The pertinent statutory provisions in issue are KRS 160.180(1)(f) and (2). Under these provisions a local school board member is prohibited from being directly or indirectly interested in the sale to the board of property, materials, supplies, equipment or services for which school funds are expended. One of the principal cases interpreting these provisions is Commonwealth v. Withers, 266 Ky. 29, 98 S.W.2d 24 (1936), which reads in part as follows:
"It is a salutary doctrine that he who is intrusted with the business of others cannot be allowed to make such business an object of profit to himself. This is based upon principles of reason, of morality, and of public policy. These are principles of the common law and of equity which have been supplemented and made more emphatic by the foregoing and other statutory enactments. Nunemacher v.

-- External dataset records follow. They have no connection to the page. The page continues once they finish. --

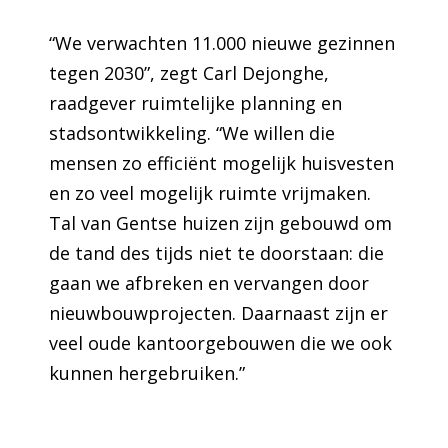
“We verwachten 11.000 nieuwe gezinnen
tegen 2030”, zegt Carl Dejonghe,
raadgever ruimtelijke planning en
stadsontwikkeling. “We willen die
mensen zo efficiënt mogelijk huisvesten
en zo veel mogelijk ruimte vrijmaken.
Tal van Gentse huizen zijn gebouwd om
de tand des tijds niet te doorstaan: die
gaan we afbreken en vervangen door
nieuwbouwprojecten. Daarnaast zijn er
veel oude kantoorgebouwen die we ook
kunnen hergebruiken.”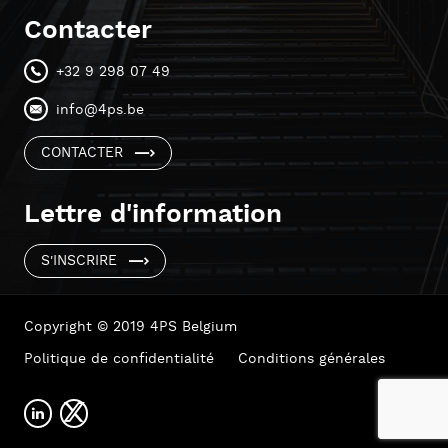
Contacter
+32 9 298 07 49
info@4ps.be
CONTACTER
Lettre d'information
S'INSCRIRE
Copyright © 2019 4PS Belgium
Politique de confidentialité
Conditions générales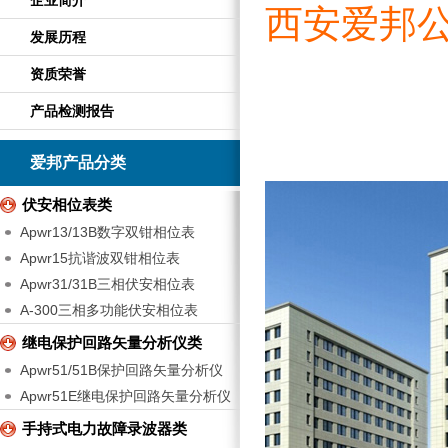
企业简介
西安爱邦
发展历程
资质荣誉
产品检测报告
爱邦产品分类
伏安相位表类
Apwr13/13B数字双钳相位表
Apwr15抗谐波双钳相位表
Apwr31/31B三相伏安相位表
A-300三相多功能伏安相位表
继电保护回路矢量分析仪类
Apwr51/51B保护回路矢量分析仪
Apwr51E继电保护回路矢量分析仪
手持式电力故障录波器类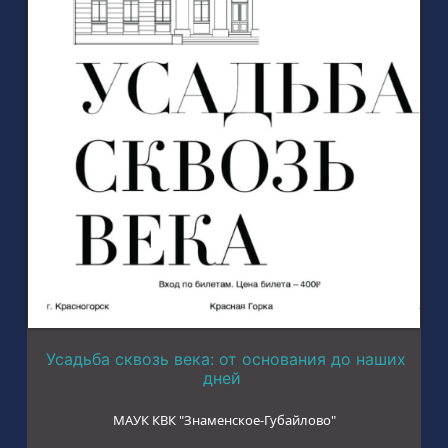
Усадьба сквозь века: от основания до наших
дней
МАУК КВК "Знаменское-Губайлово"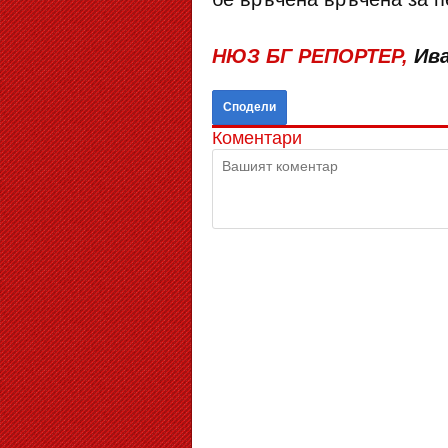
НЮЗ БГ РЕПОРТЕР,
Ива
Сподели
Коментари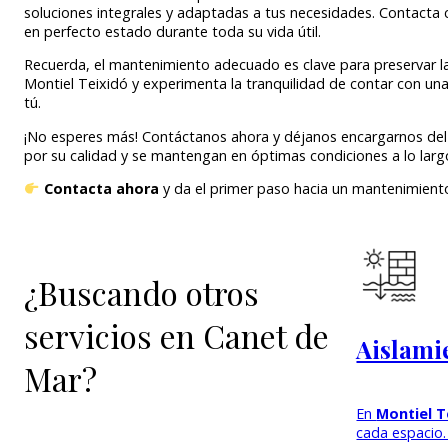
soluciones integrales y adaptadas a tus necesidades. Contac
en perfecto estado durante toda su vida útil.
Recuerda, el mantenimiento adecuado es clave para preservar la d
Montiel Teixidó y experimenta la tranquilidad de contar con 
tú.
¡No esperes más! Contáctanos ahora y déjanos encargarnos del
por su calidad y se mantengan en óptimas condiciones a lo larg
Contacta ahora
y da el primer paso hacia un mantenimiento 
¿Buscando otros
servicios en Canet de
Aislami
Mar?
En
Montiel T
cada espacio.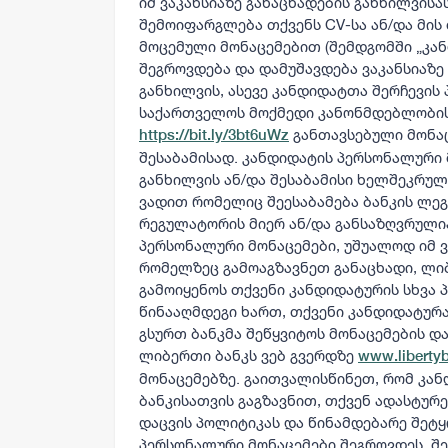
იმ ვაკანსიაზე განაცხადების განხილვისას
შემოიფარგლება თქვენს CV-სა ან/და მი
მოცემული მონაცემებით (შემდგომში „კან
შეგროვდება და დამუშავდება ვაკანსიაზე 
განხილვის, ასევე კანდიდატთა შერჩევის 
საქართველოს მოქმედი კანონმდებლობის 
განთავსებული მონა
https://bit.ly/3bt6uWz
შესაბამისად. კანდიდატის პერსონალური 
განხილვის ან/და შესაბამისი ხელშეკრულ
ვადით რომელიც შეესაბამება ბანკის ლე
რეგულატორის მიერ ან/და განსაზღვრულ
პერსონალური მონაცემები, უშუალოდ იმ ვ
რომელზეც გამოაგზავნეთ განაცხადი, ლი
გამოიყენოს თქვენი კანდიდატურის სხვა 
წინააღმდეგი ხართ, თქვენი კანდიდატურა
გსურთ ბანკმა შეწყვიტოს მონაცემების დ
ლიბერთი ბანკს ვებ გვერდზე
www.liberty
მონაცემებზე. გაითვალისწინეთ, რომ კა
ბანკისათვის გაგზავნით, თქვენ ადასტურ
დაცვის პოლიტიკას და წინამდებარე შეტყ
პერსონალური მონაცემები შეგროვდეს, შენ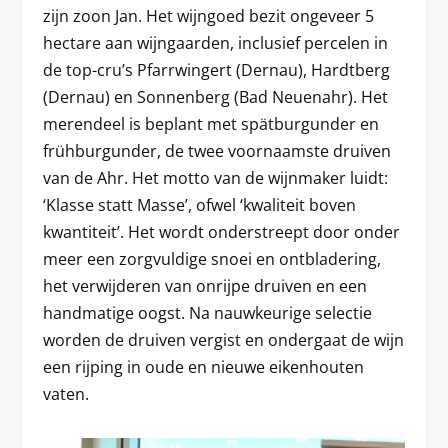
zijn zoon Jan. Het wijngoed bezit ongeveer 5
hectare aan wijngaarden, inclusief percelen in
de top-cru’s Pfarrwingert (Dernau), Hardtberg
(Dernau) en Sonnenberg (Bad Neuenahr). Het
merendeel is beplant met spätburgunder en
frühburgunder, de twee voornaamste druiven
van de Ahr. Het motto van de wijnmaker luidt:
‘Klasse statt Masse’, ofwel ‘kwaliteit boven
kwantiteit’. Het wordt onderstreept door onder
meer een zorgvuldige snoei en ontbladering,
het verwijderen van onrijpe druiven en een
handmatige oogst. Na nauwkeurige selectie
worden de druiven vergist en ondergaat de wijn
een rijping in oude en nieuwe eikenhouten
vaten.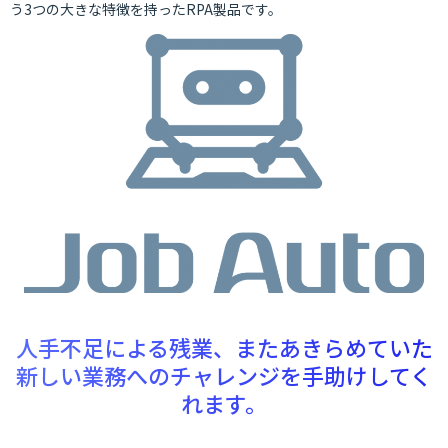
う3つの大きな特徴を持ったRPA製品です。
人手不足による残業、またあきらめていた
新しい業務へのチャレンジを手助けしてく
れます。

City of Louisville, 98 Ky. 334, 32 S.W. 1091, 17 Ky.Law Rep. 933. In their application and operation it is impossible to lay down any definite rules defining the nature of the interest of the officer, or indicating the line between that which is proper and that which is unlawful. In general, the disqualifying interest must be pecuniary or proprietary by which he stands to gain or lose something."
We do not see that the fact you have a personal business arrangement with a company that does business with the board of education creates any legal impropriety. You noted that Dairyman, Inc. is a cooperative and we have already concluded in OAG 75-530, copy attached, that no disqualification existed where a board of education member was also serving on the board of directors of Southern States Cooperative.
In view of our response to your first question, we do not believe you need to disqualify yourself from voting as a board member on the milk contract. However, so as to avoid even an appearance of impropriety, you may wish to disqualify yourself and not vote on this matter when it next comes before the board of education.
Lastly, so as to remove any doubts, we are of the opinion the conflict of interest provisions of the Model Procurement Code, KRS 45A.445 and 45A.455, are inapplicable to the situation you have presented.